Isso não significa dizer, claro, e antes que os apressadinhos condenem a contraposição, que o Grande ABC deve seguir a trilha do encalacramento logístico a que está submetido. 

Vai nos custar caro do ponto de vista econômico, de empregabilidade, de investimentos, ficar ainda mais próximos da Capital. O trecho sul do Rodoanel é prova viva disso. Não adianta modernidade logística se gestores públicos locais mantiverem indiferença à execução de planejamento estratégico desenvolvimentista.

Pacotaço contundente 

A resposta em forma de pacotão de João Doria tem tudo a ver com o principal braço político-partidário do governador no Grande ABC, no caso o prefeito Orlando Morando. 

Não se pode esquecer que, após lua de mel que parecia eterna, Orlando Morando passou a receber duras críticas do Diário do Grande ABC (houve uma trégua nas duas últimas semanas) porque se alinhara como todos os prefeitos anteriores de São Bernardo à concessionária de transporte coletivo da cidade -- e também do sistema de trólebus – cujo grupo empresarial é contrário ao traçado e ao modal previsto até então para ligar três municípios da região à Estação do Tamanduateí, na Capital. 

O resumo da ópera neste texto que faço numa correria danada porque o trem de outras obrigações está a me atropelar, é que foi graças a tudo o que o Diário do Grande ABC cometeu de barbaridades editoriais que o governador do Estado se sentiu na obrigação de dar uma resposta planejadamente robusta, impactante, ilustrativa do quanto está de olho no Palácio do Planalto. 

E que resposta!
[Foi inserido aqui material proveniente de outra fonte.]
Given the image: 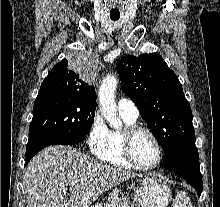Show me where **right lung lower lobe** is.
I'll return each instance as SVG.
<instances>
[{
    "label": "right lung lower lobe",
    "instance_id": "98d812e1",
    "mask_svg": "<svg viewBox=\"0 0 220 207\" xmlns=\"http://www.w3.org/2000/svg\"><path fill=\"white\" fill-rule=\"evenodd\" d=\"M78 142H73L72 144H69V145H73V144H76ZM44 147L43 146H40V145H37V144H33V145H27V148H26V163H25V166L27 165V163L31 160V158L36 155L41 149H43Z\"/></svg>",
    "mask_w": 220,
    "mask_h": 207
}]
</instances>
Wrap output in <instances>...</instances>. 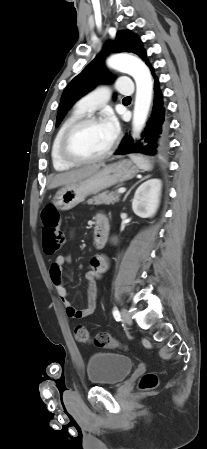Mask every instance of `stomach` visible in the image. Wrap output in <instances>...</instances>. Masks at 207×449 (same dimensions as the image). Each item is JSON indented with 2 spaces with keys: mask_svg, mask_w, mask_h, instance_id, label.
I'll list each match as a JSON object with an SVG mask.
<instances>
[{
  "mask_svg": "<svg viewBox=\"0 0 207 449\" xmlns=\"http://www.w3.org/2000/svg\"><path fill=\"white\" fill-rule=\"evenodd\" d=\"M138 172L137 165L127 159L104 165L94 174L59 189L53 198V204L58 210H70L88 196L130 180Z\"/></svg>",
  "mask_w": 207,
  "mask_h": 449,
  "instance_id": "1",
  "label": "stomach"
}]
</instances>
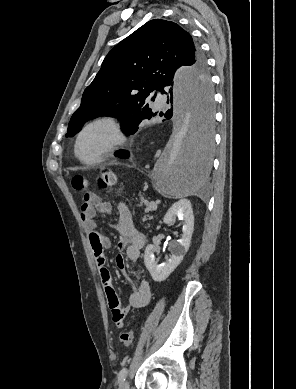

Que cacetada! Entrou na rota do governador até a reconstrução da estação da Pirelli, que procurará impulsionar um empreendimento comercial e imobiliário fracassado nas antigas terras que seria a Cidade Pirelli. 

Doria até exagera 

Mais que isso: levantou-se a bandeira da esperança de esticar um traçado do metrô de verdade que começa na Lapa e segue até o Bairro de Rudge Ramos, algo de que pouco se ouvia falar. Mais que isso: o governador estuda começar a obra na região. 

Sem contar que se deu a oportunidade de modernizar a linha ferroviária que atende entre outros municípios da região Santo André, São Caetano e Mauá. Exagerado, o governador diz que as novas composições têm o padrão do metrô convencional. 

O livro que gostaria de escrever sobre o outro lado do Diário do Grande ABC sem jamais deixar de registrar a importância histórica do maior (mas longe de ser o melhor) veículo de comunicação da região incorporaria o caso do monotrilho que virou metro até desabar num BRT. Seria provavelmente o capítulo principal. 

O governador do Estado deu as respostas que um gerenciador público jamais poderia abdicar ao observar a linha do horizonte e as finanças públicas nestes tempos sombrios em que se discute a reforma previdenciária e a estultice de se excluir Estados e municípios.